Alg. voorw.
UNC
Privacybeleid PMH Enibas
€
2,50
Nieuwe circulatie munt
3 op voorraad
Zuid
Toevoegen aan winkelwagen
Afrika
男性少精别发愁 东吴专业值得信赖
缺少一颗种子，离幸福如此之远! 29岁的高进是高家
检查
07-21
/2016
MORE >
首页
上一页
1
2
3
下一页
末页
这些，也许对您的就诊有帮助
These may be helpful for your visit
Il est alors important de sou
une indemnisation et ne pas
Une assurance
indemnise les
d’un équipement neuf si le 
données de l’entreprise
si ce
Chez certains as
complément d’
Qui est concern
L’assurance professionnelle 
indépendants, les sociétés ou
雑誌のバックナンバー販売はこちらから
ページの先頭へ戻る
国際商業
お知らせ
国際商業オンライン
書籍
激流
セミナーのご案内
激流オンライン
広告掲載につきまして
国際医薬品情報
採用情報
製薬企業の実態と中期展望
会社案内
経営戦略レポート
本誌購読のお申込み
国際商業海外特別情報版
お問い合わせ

+---+

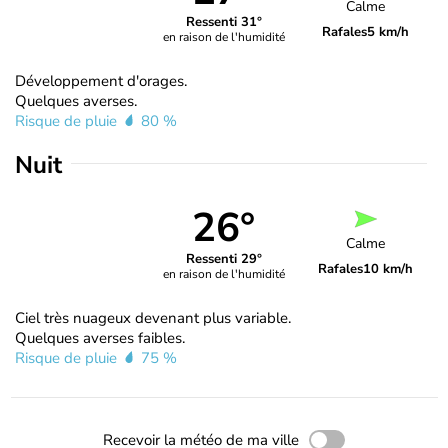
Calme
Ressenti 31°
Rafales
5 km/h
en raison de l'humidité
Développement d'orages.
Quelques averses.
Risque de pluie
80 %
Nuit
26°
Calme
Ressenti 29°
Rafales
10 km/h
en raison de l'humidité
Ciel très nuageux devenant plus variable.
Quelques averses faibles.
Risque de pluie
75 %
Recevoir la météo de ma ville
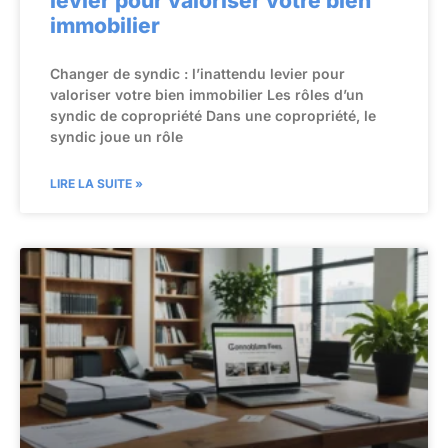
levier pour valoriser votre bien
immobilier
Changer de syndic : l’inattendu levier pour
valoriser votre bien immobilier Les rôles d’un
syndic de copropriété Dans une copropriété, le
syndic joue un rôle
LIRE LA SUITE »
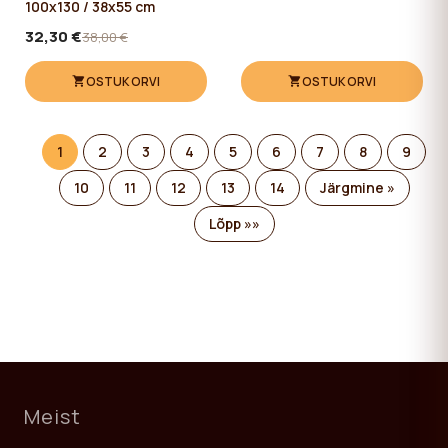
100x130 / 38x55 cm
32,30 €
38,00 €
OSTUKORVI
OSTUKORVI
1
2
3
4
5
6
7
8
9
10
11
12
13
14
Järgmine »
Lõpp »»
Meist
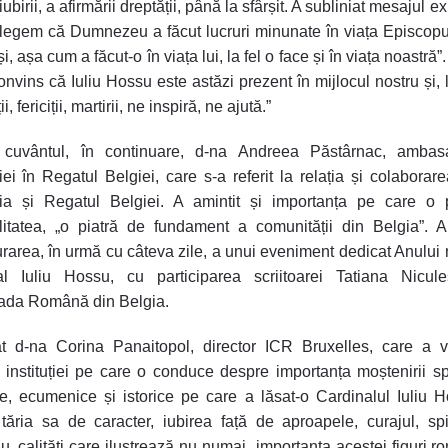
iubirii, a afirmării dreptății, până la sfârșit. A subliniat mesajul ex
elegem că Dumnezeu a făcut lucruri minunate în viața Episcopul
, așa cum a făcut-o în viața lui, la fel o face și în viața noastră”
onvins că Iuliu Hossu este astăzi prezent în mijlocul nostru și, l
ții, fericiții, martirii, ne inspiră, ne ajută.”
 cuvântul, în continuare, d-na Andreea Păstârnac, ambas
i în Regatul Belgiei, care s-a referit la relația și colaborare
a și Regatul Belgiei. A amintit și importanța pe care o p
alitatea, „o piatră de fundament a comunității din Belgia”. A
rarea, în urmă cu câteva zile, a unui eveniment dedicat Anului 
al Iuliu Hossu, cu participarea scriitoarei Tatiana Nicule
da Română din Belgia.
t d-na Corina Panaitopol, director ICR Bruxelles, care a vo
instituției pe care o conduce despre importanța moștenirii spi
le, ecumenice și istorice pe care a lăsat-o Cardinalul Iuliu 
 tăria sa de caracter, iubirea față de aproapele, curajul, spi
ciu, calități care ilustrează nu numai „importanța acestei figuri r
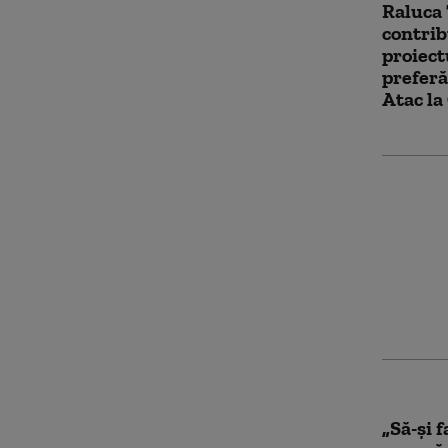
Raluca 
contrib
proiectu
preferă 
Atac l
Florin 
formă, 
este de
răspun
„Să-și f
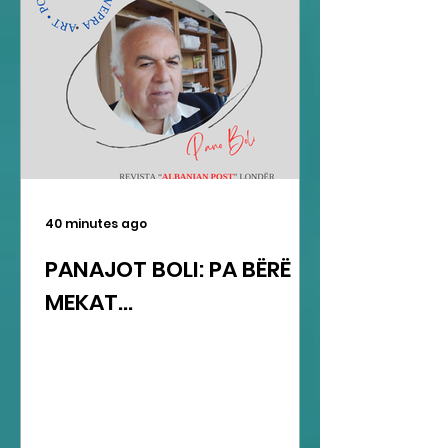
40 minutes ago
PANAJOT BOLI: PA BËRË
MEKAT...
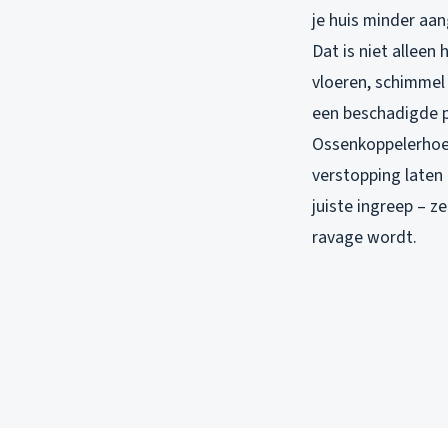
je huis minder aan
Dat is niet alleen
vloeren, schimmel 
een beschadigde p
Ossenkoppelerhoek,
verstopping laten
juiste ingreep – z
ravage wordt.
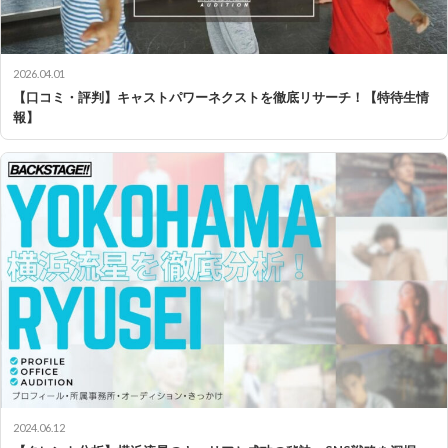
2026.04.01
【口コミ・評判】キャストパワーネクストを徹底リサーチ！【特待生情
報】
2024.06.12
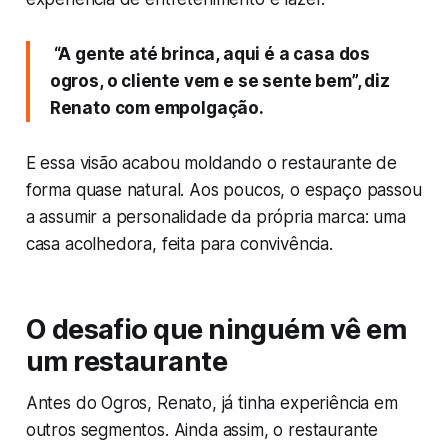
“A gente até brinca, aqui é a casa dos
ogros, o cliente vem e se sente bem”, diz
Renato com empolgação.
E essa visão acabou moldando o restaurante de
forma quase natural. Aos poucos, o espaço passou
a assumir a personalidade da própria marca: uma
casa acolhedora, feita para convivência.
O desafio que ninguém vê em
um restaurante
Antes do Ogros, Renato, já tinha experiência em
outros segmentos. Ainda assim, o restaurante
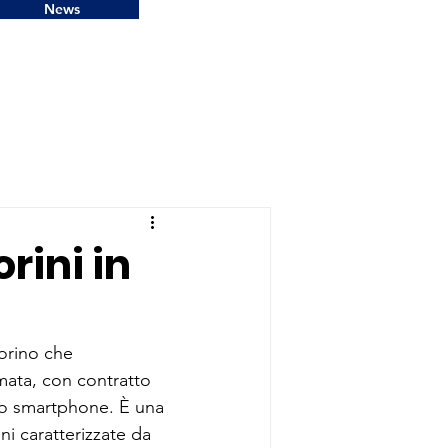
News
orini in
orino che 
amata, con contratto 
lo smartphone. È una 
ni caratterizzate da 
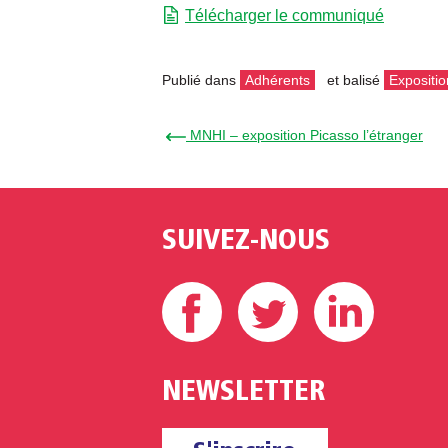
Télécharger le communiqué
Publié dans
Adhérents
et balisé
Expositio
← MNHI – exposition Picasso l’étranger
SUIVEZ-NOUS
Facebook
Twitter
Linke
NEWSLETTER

+---+

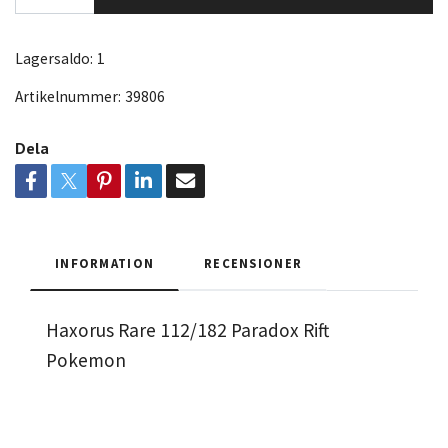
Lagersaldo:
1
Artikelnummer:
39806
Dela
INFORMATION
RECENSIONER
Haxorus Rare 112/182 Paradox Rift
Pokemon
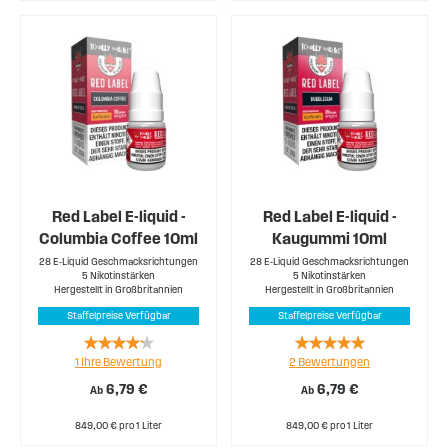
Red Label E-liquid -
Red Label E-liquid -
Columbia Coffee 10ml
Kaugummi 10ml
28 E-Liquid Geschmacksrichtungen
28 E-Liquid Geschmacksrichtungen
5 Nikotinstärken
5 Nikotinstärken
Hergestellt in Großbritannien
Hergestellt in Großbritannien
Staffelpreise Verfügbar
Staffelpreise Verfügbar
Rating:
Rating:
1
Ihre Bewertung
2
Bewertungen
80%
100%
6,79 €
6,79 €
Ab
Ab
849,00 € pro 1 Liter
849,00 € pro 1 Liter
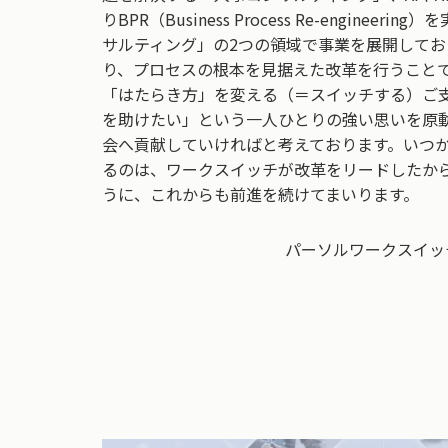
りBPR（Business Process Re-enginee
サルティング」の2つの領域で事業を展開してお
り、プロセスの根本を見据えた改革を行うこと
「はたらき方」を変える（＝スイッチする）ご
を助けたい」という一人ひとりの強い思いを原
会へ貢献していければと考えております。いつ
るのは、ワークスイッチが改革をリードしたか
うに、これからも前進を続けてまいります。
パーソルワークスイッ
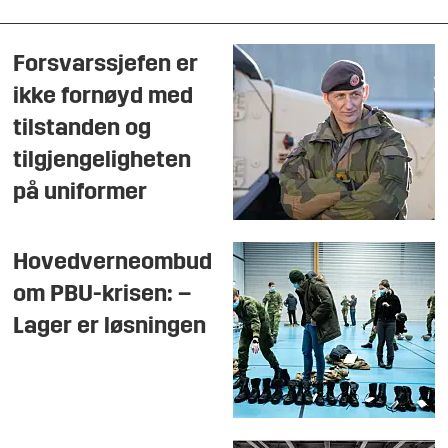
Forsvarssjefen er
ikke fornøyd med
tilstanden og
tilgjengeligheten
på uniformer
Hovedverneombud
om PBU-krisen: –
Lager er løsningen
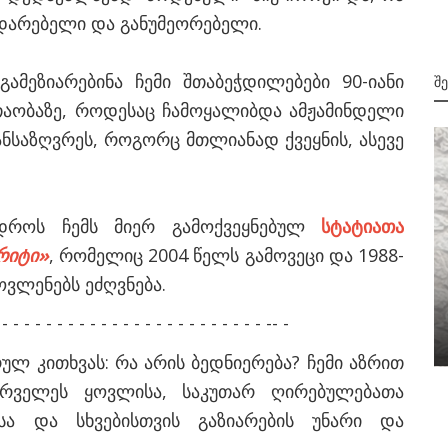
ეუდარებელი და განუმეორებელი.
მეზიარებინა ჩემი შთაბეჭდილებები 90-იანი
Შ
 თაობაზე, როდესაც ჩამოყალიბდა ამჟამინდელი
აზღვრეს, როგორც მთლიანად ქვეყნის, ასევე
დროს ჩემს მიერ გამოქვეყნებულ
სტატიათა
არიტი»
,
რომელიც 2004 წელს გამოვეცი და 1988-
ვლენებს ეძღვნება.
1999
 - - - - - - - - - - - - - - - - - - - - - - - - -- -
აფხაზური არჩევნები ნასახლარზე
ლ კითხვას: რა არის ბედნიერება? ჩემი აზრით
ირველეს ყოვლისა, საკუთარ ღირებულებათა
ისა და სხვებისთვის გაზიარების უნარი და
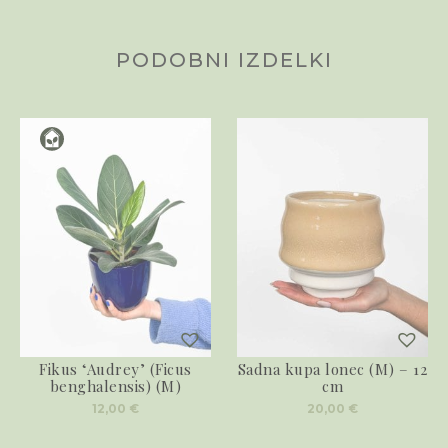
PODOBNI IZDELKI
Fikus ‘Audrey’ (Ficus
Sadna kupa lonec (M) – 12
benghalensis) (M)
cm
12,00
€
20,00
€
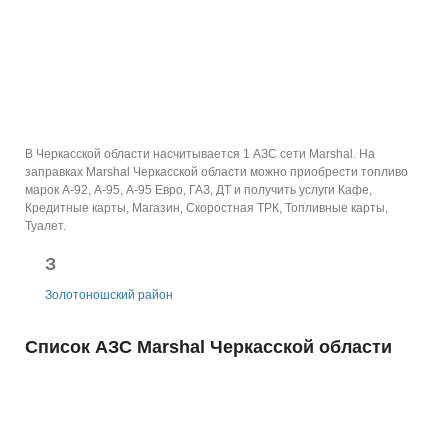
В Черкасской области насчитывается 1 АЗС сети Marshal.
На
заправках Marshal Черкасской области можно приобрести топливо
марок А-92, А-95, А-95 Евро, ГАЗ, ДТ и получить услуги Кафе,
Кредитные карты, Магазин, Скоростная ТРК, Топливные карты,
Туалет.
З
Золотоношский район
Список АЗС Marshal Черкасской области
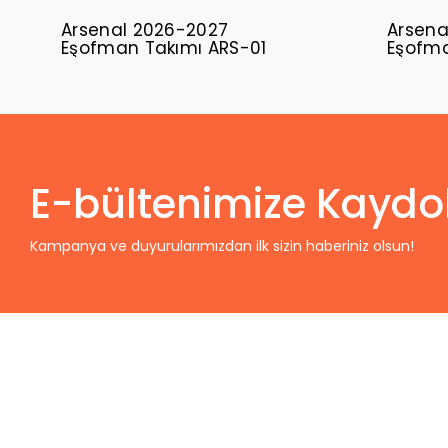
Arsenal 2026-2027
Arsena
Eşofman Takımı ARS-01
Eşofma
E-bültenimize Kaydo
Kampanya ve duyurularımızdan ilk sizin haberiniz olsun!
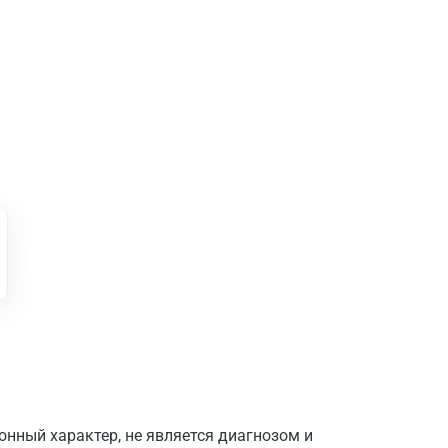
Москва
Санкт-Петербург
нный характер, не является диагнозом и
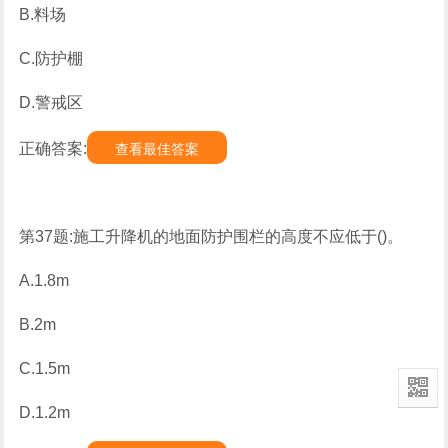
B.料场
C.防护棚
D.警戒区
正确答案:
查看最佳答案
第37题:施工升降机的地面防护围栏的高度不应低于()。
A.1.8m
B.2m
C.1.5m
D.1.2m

+---+

• [PROBLEM TO WORK ON]: Only lines with the word "Belgiei" count here; copy every one from the records.

• [COMPLETED EXERCISE]:
i în Regatul Belgiei, care s-a referit la relația și colaborare
a și Regatul Belgiei. A amintit și importanța pe care o p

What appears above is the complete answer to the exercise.